Problem Set 2

Review Lecture 2 Notes

Please spend a few minutes reading through the notes from Lecture 2. Like in Problem Set 1, you should go through each code block with someone in your group and see if you can both explain to each other what all of the code does.

Payroll and Winning Percentage in the MLB

In lecture, Professor Wyner discussed the relationship between a team’s payroll and its winning percentage. In particular, for each season, he computed the “relative payroll” of each team by taking its payroll and dividing it by the median of payrolls of all teams in that season. We will replicate his analysis in the following problems using the dataset “mlb_relative_payrolls.csv”, which we saved to the “data” folder of our working directory back in Lecture 0. You should save all of the code for this analysis in an R script called “ps2_mlb_payroll.R”.

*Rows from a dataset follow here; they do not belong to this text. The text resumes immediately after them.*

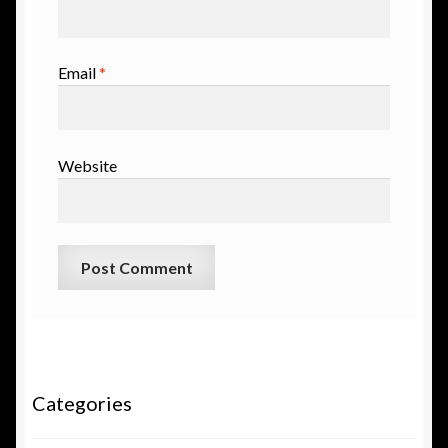
Email
*
Website
Categories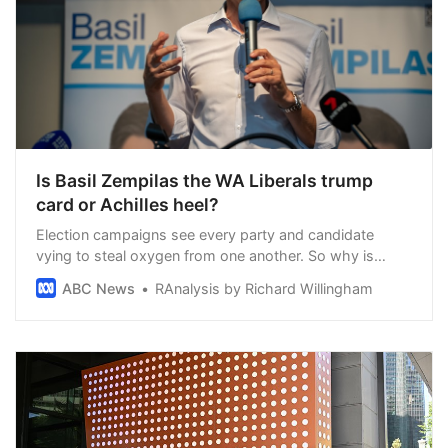
Is Basil Zempilas the WA Liberals trump
card or Achilles heel?
Election campaigns see every party and candidate
vying to steal oxygen from one another. So why is
Labor giving so much of it to the Liberals’ most high-
ABC News
RAnalysis by Richard Willingham
profile candidate?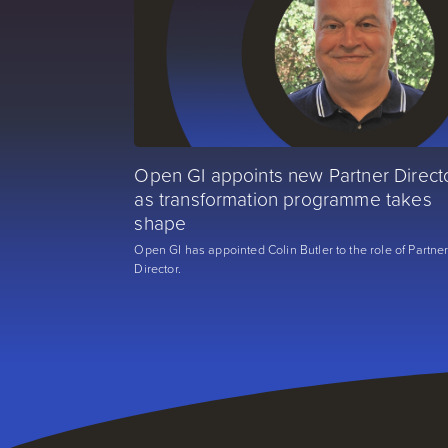
Open GI appoints new Partner Direct
as transformation programme takes
shape
Open GI has appointed Colin Butler to the role of Partne
Director.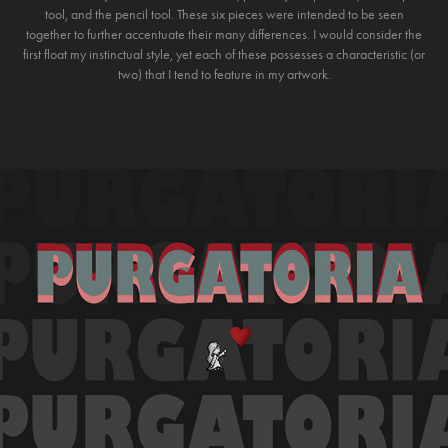
tool, and the pencil tool. These six pieces were intended to be seen
together to further accentuate their many differences. I would consider the
first float my instinctual style, yet each of these possesses a characteristic (or
two) that I tend to feature in my artwork.
YOU MAY ALSO LIKE
2021
PURGATORIA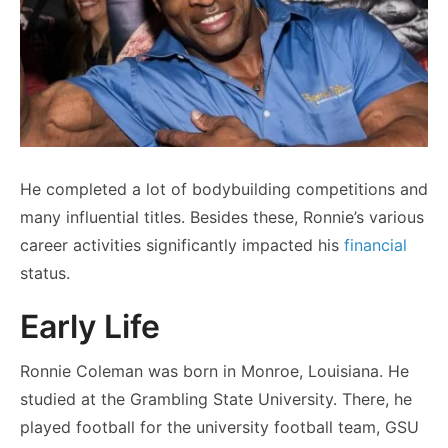
He completed a lot of bodybuilding competitions and
many influential titles. Besides these, Ronnie’s various
career activities significantly impacted his
financial
status.
Early Life
Ronnie Coleman was born in Monroe, Louisiana. He
studied at the Grambling State University. There, he
played football for the university football team, GSU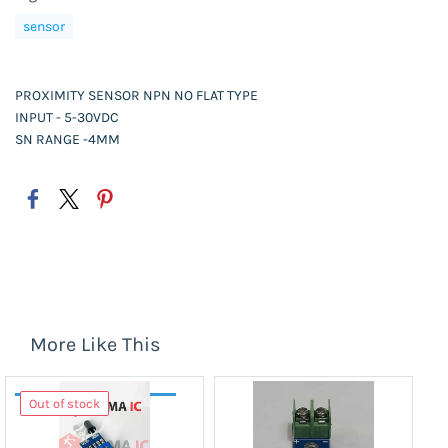
sensor
PROXIMITY SENSOR NPN NO FLAT TYPE
INPUT - 5-30VDC
SN RANGE -4MM
More Like This
Out of stock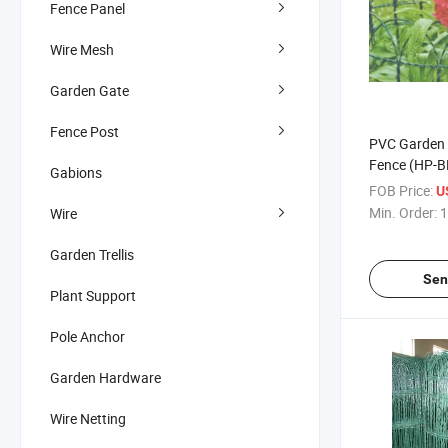
Fence Panel
Wire Mesh
Garden Gate
Fence Post
PVC Garden 
Fence (HP-B
Gabions
FOB Price:
U
Min. Order:
1
Wire
Garden Trellis
Sen
Plant Support
Pole Anchor
Garden Hardware
Wire Netting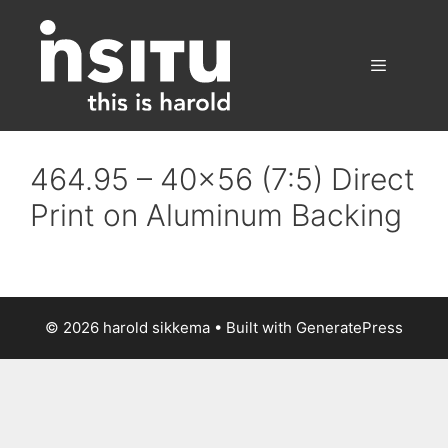
Skip
to
content
Menu
464.95 – 40×56 (7:5) Direct
Print on Aluminum Backing
© 2026 harold sikkema
• Built with
GeneratePress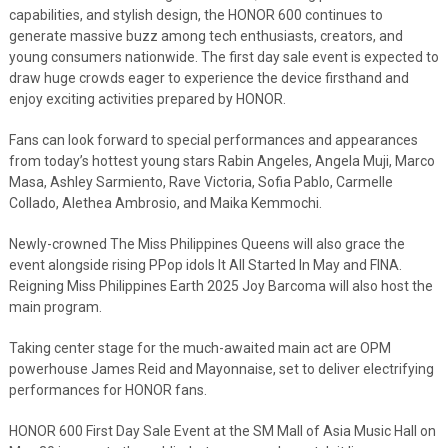
capabilities, and stylish design, the HONOR 600 continues to
generate massive buzz among tech enthusiasts, creators, and
young consumers nationwide. The first day sale event is expected to
draw huge crowds eager to experience the device firsthand and
enjoy exciting activities prepared by HONOR.
Fans can look forward to special performances and appearances
from today’s hottest young stars Rabin Angeles, Angela Muji, Marco
Masa, Ashley Sarmiento, Rave Victoria, Sofia Pablo, Carmelle
Collado, Alethea Ambrosio, and Maika Kemmochi.
Newly-crowned The Miss Philippines Queens will also grace the
event alongside rising PPop idols It All Started In May and FINA.
Reigning Miss Philippines Earth 2025 Joy Barcoma will also host the
main program.
Taking center stage for the much-awaited main act are OPM
powerhouse James Reid and Mayonnaise, set to deliver electrifying
performances for HONOR fans.
HONOR 600 First Day Sale Event at the SM Mall of Asia Music Hall on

Read the data in from “mlb_relative_payrolls.csv” and save it as a tbl called “relative_payroll”
Make a histogram of team winning percentages. Play around with different binwidths.
Make a histogram of the relative payrolls.
Make a scatterplot with relative payroll on the horizontal axis and winning percentage on the vertical axis.
Without executing the code below, discuss with your group and see if you can figure out what it is doing.

ggplot(data = relative_payroll) + 
  geom_point(mapping = aes(x = Year, y = Team_Payroll))

Execute the code above. What can you say about how team payrolls have evolved over time? Make a similar plot that visualizes how relative payrolls have evolved over time.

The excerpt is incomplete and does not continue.